# Econometrics by Example

## Chapter 17

Panel data regression models are based on panel data, which are observations on the same cross-sectional, or individual, units over several time periods.

Panel data have several advantages over purely cross-sectional or purely time series data. These include: (a) increase in the sample size, (b) study of dynamic changes in cross-sectional units over time, and (c) study of more complicated behavioral models, including study of time-invariant variables.

However, panel models pose several estimation and inference problems, such as heteroscedasticity, autocorrelation, and cross-correlation in cross-sectional units at the same point in time.

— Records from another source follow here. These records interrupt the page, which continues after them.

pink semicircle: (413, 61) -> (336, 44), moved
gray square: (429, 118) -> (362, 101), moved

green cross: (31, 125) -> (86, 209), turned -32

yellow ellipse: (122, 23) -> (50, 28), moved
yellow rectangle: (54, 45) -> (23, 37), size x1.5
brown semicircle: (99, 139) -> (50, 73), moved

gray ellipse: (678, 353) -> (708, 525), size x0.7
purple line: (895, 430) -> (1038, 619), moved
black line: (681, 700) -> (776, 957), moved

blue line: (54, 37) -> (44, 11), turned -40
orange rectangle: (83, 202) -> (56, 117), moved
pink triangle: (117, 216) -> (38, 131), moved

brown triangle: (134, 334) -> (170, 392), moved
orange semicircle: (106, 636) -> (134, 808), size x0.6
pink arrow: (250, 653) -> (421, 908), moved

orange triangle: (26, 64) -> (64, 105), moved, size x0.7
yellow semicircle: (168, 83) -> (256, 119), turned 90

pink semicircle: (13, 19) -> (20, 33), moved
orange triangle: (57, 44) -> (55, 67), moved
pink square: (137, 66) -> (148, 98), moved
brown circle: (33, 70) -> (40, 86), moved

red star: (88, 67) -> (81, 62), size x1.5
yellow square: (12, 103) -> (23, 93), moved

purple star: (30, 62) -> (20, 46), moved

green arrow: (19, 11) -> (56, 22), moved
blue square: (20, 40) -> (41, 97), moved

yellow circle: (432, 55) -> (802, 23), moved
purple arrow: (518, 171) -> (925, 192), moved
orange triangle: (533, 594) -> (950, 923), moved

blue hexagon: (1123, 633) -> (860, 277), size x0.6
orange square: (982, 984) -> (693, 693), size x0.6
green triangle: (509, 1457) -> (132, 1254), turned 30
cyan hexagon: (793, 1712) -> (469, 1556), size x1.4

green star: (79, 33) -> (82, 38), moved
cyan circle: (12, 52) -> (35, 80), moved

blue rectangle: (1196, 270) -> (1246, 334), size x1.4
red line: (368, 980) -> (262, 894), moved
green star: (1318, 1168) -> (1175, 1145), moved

The two prominently used methods to deal with one or more of these problems are the fixed effects model (FEM) and the random effects model (REM), also know as the error components model (ECM).

In FEM, the intercept in the regression model is allowed to differ among individuals to reflect the unique feature of individual units. This is done by using dummy variables, provided we take care of the dummy variable trap. The FEM using dummy variables is known as the least squares dummy variable model (LSDV). FEM is appropriate in situations where the individual-specific intercept may be correlated with one or more regressors. A disadvantage of the LSDV is that it consumes a lot of degrees of freedom when N (the number of cross-sectional units) is very large.

An alternative to LSDV is to use the within-group (WG) estimator. Here we subtract the (group) mean values of the regressand and regressor from their individual values and run the regression on the mean-corrected variables. Although it is economical in terms of the degrees of freedom, the mean-corrected variables wipe out time-invariant variables (such as gender and race) from the model.

An alternative to FEM is REM. In REM we assume that the intercept value of an individual unit is a random drawing from a much larger population with a constant mean. The individual intercept is then expressed as a deviation from the constant mean value. REM is more economical than FEM in terms of the number of parameters estimated. REM is appropriate in situations where the (random) intercept of each cross-sectional unit is uncorrelated with the regressors. Another advantage of REM is that we can introduce time-invariant regressors. This is not possible in FEM because all such variables are collinear with the subject-specific intercept.

The Hausman test can be used to decide between FEM and ECM.

Some specific problems with panel data model need to be kept in mind. The most serious problem is the problem of attrition, whereby for one reason or another, members of the panel drop out over time so that in the subsequent surveys (i.e. cross-sections) fewer original subjects remain in the panel. Also, over time subjects may refuse or be unwilling to answer some questions.